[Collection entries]
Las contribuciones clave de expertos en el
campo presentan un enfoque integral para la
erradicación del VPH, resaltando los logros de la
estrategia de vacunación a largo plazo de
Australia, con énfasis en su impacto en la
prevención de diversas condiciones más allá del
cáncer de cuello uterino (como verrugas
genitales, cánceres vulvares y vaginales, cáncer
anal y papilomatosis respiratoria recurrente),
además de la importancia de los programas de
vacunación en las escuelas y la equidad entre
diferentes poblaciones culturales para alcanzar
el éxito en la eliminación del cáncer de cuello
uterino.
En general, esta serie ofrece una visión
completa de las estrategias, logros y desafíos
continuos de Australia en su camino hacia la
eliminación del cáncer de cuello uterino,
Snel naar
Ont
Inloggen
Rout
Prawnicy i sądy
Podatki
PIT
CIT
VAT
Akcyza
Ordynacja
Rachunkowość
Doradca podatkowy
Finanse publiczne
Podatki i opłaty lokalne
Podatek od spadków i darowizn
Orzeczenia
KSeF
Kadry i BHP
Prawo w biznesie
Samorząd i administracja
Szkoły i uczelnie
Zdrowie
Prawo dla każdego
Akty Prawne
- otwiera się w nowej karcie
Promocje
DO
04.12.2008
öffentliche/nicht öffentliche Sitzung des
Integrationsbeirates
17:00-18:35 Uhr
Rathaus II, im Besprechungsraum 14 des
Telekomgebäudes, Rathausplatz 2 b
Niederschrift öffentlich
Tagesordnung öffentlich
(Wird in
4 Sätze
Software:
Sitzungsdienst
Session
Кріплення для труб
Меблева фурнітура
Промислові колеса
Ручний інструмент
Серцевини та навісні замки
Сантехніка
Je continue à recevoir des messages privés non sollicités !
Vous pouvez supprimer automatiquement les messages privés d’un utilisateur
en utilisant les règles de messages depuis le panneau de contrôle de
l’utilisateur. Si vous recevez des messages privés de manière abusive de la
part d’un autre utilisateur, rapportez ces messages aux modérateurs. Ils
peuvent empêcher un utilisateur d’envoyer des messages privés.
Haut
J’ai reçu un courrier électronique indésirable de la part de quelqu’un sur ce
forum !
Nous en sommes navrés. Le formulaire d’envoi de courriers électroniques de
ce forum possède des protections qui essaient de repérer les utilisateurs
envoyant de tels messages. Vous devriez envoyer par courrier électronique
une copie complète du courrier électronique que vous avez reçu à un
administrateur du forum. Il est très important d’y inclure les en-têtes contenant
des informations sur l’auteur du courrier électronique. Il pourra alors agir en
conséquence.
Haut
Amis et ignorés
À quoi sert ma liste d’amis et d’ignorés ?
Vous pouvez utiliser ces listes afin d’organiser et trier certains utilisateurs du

• _Work item_
Please write out every record shown above exactly as it reads.

• _Answer section_
Las contribuciones clave de expertos en el
campo presentan un enfoque integral para la
erradicación del VPH, resaltando los logros de la
estrategia de vacunación a largo plazo de
Australia, con énfasis en su impacto en la
prevención de diversas condiciones más allá del
cáncer de cuello uterino (como verrugas
genitales, cánceres vulvares y vaginales, cáncer
anal y papilomatosis respiratoria recurrente),
además de la importancia de los programas de
vacunación en las escuelas y la equidad entre
diferentes poblaciones culturales para alcanzar
el éxito en la eliminación del cáncer de cuello
uterino.
En general, esta serie ofrece una visión
completa de las estrategias, logros y desafíos
continuos de Australia en su camino hacia la
eliminación del cáncer de cuello uterino,
Snel naar
Ont
Inloggen
Rout
Prawnicy i sądy
Podatki
PIT
CIT
VAT
Akcyza
Ordynacja
Rachunkowość
Doradca podatkowy
Finanse publiczne
Podatki i opłaty lokalne
Podatek od spadków i darowizn
Orzeczenia
KSeF
Kadry i BHP
Prawo w biznesie
Samorząd i administracja
Szkoły i uczelnie
Zdrowie
Prawo dla każdego
Akty Prawne
- otwiera się w nowej karcie
Promocje
DO
04.12.2008
öffentliche/nicht öffentliche Sitzung des
Integrationsbeirates
17:00-18:35 Uhr
Rathaus II, im Besprechungsraum 14 des
Telekomgebäudes, Rathausplatz 2 b
Niederschrift öffentlich
Tagesordnung öffentlich
(Wird in
4 Sätze
Software:
Sitzungsdienst
Session
Кріплення для труб
Меблева фурнітура
Промислові колеса
Ручний інструмент
Серцевини та навісні замки
Сантехніка
Je continue à recevoir des messages privés non sollicités !
Vous pouvez supprimer automatiquement les messages privés d’un utilisateur
en utilisant les règles de messages depuis le panneau de contrôle de
l’utilisateur. Si vous recevez des messages privés de manière abusive de la
part d’un autre utilisateur, rapportez ces messages aux modérateurs. Ils
peuvent empêcher un utilisateur d’envoyer des messages privés.
Haut
J’ai reçu un courrier électronique indésirable de la part de quelqu’un sur ce
forum !
Nous en sommes navrés. Le formulaire d’envoi de courriers électroniques de
ce forum possède des protections qui essaient de repérer les utilisateurs
envoyant de tels messages. Vous devriez envoyer par courrier électronique
une copie complète du courrier électronique que vous avez reçu à un
administrateur du forum. Il est très important d’y inclure les en-têtes contenant
des informations sur l’auteur du courrier électronique. Il pourra alors agir en
conséquence.
Haut
Amis et ignorés
À quoi sert ma liste d’amis et d’ignorés ?
Vous pouvez utiliser ces listes afin d’organiser et trier certains utilisateurs du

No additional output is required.